Rabu, 23 Februari 2011

Tragedi Terbakarnya KMP Laut Teduh II


Kisah Tragis Wong Gedongan Berjibaku Mempertahankan Nyawa di Tengah Lautan

Masih ingat peristiwa Kebakaran KMP Laut Teduh II di perairan laut pulau Tempurung, Anyer Provinsi Banten, Jumat (28/1)?. Dalam peristiwa itu tercatat 13 Penumpangnya dilaporkan meninggal dunia, sementara 427 orang termasuk 31 ABK berhasil diselamatkan. Dari sekian penumpang yang selamat, 6 diantaranya adalah anggota keluarga asal Gedongan Desa Ender Kecamatan Pangenan Kabupaaten Cirebon yang berniat hendak mengunjungi keluarga mertua di Lampung sekaligus Mapag Pengangten. Keenam keluarga asal Gedongan itu adalah Maghfur alias Apung (35) beserta istrinya Marwah (25) dan anaknya Mahfudoh (3), kemudian kakak kandung Apung, Bariroh (37) serta anaknya Zakiyatul Miskia (9 bulan) dan keponakan Apung, Siti Khulah (20).

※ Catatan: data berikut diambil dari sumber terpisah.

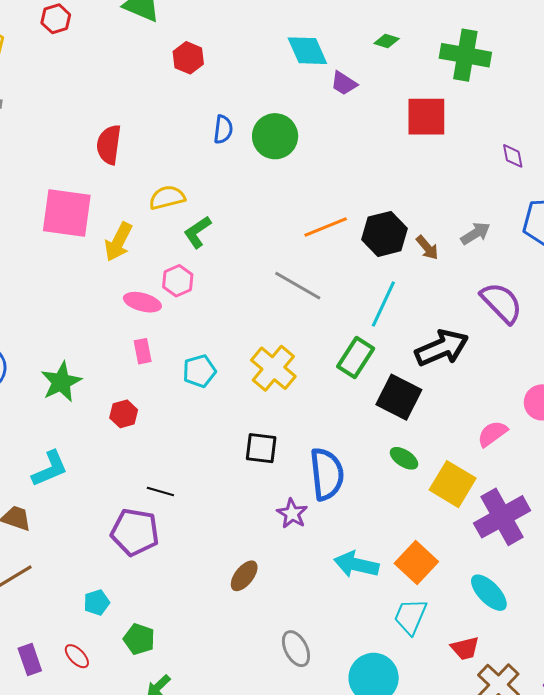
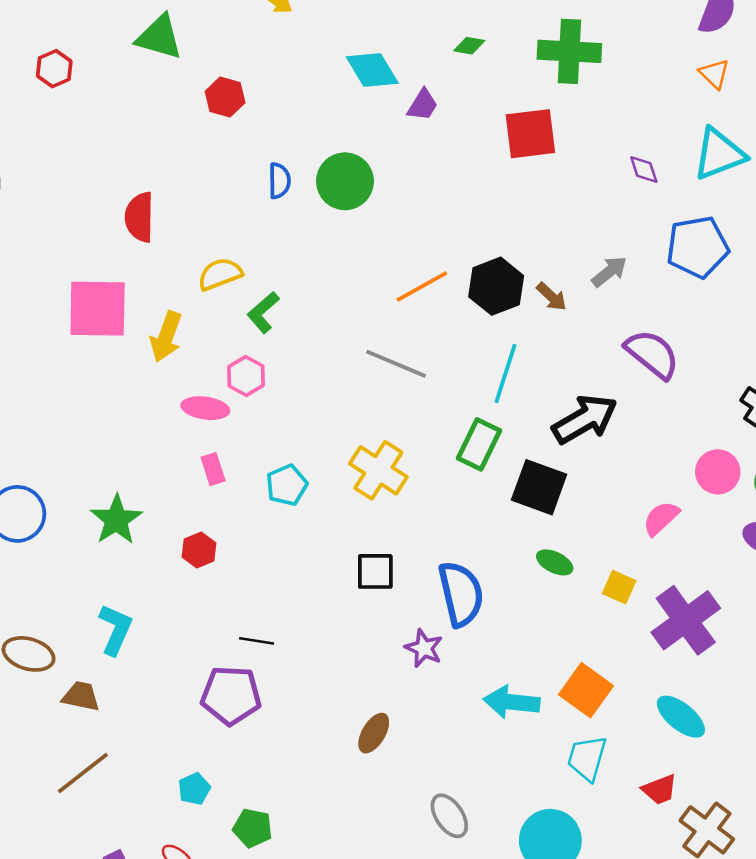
purple trapezoid: (344, 83) -> (423, 105), turned -84
cyan L-shape: (50, 469) -> (115, 630), turned -36
yellow square: (453, 484) -> (619, 587), size x0.6

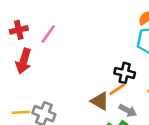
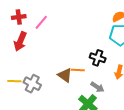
orange line: (117, 89) -> (78, 70), moved, turned 32
brown triangle: (100, 101) -> (65, 75), moved

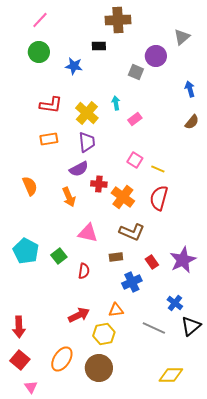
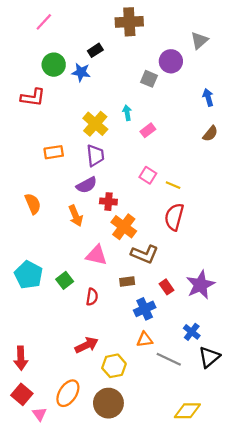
black rectangle: (99, 46) -> (95, 50), moved, turned -32
green circle: (39, 52) -> (54, 65), moved
red L-shape: (51, 105) -> (33, 97), moved
orange cross: (123, 197) -> (124, 227), moved
orange triangle: (116, 310) -> (145, 340), moved
pink triangle: (31, 387) -> (39, 414), moved

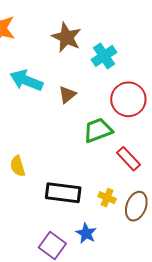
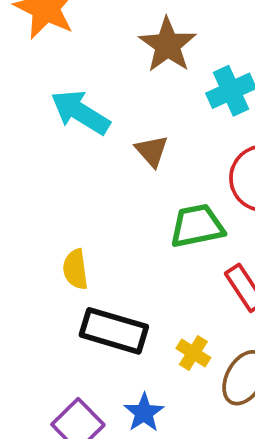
brown triangle: (67, 95) -> (152, 151), turned -42
yellow semicircle: (18, 166) -> (75, 269), moved

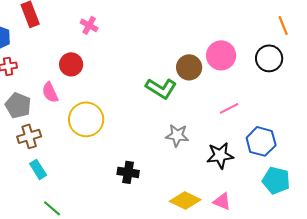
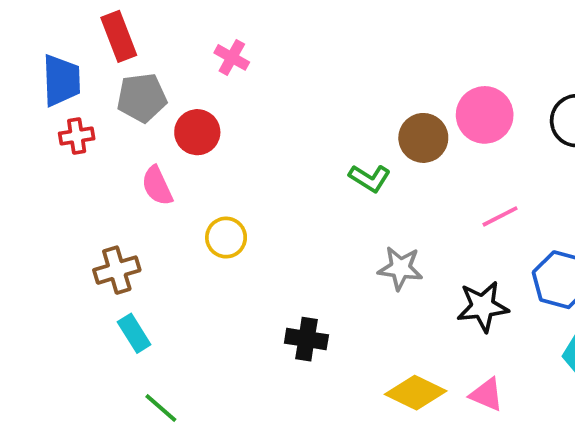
green L-shape: (161, 88) -> (370, 178), size x0.7
gray pentagon: (18, 105) -> (142, 98), moved, turned -30
yellow circle: (86, 119) -> (226, 238), size x0.6

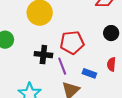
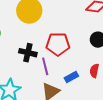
blue rectangle: (89, 73) -> (71, 77), turned -56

Untuk bisa selamat, mereka berjibaku di tengah lautan dan berjuang melawan dinginnya air serta hantaman ombak.

Tak banyak yang dirasakan saat akan meninggalkan rumah. Hanya saja, Bariroh membawa semua baju anaknya seperti akan berpergian lama. “Mungkin ini bisa jadi firasat saya, saat mau berangkat saya senang sekali dan semua baju-baju anak saya di lemari saya bawa. Padahal keberangkatan ke Lampung sudah dicegah oleh semua keluarga, katanya nanti saja hari Senin, tapi saya maksa untuk berangkat hari Kamis (27/1), mungkin sudah harus terjadi seperti ini”, tutur Bariroh mengawali ceritanya.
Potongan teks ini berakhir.